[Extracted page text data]

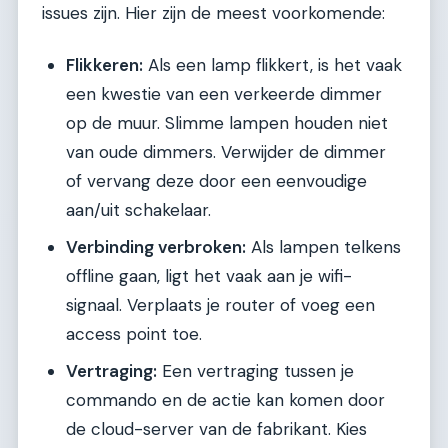
issues zijn. Hier zijn de meest voorkomende:
Flikkeren:
Als een lamp flikkert, is het vaak
een kwestie van een verkeerde dimmer
op de muur. Slimme lampen houden niet
van oude dimmers. Verwijder de dimmer
of vervang deze door een eenvoudige
aan/uit schakelaar.
Verbinding verbroken:
Als lampen telkens
offline gaan, ligt het vaak aan je wifi-
signaal. Verplaats je router of voeg een
access point toe.
Vertraging:
Een vertraging tussen je
commando en de actie kan komen door
de cloud-server van de fabrikant. Kies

(WHAT YOU WILL DO): Return exactly the lines from the one containing "commando en de actie kan komen door" through the last line of the records above, both included, and nothing else.

(EXPECTED ANSWER):
commando en de actie kan komen door
de cloud-server van de fabrikant. Kies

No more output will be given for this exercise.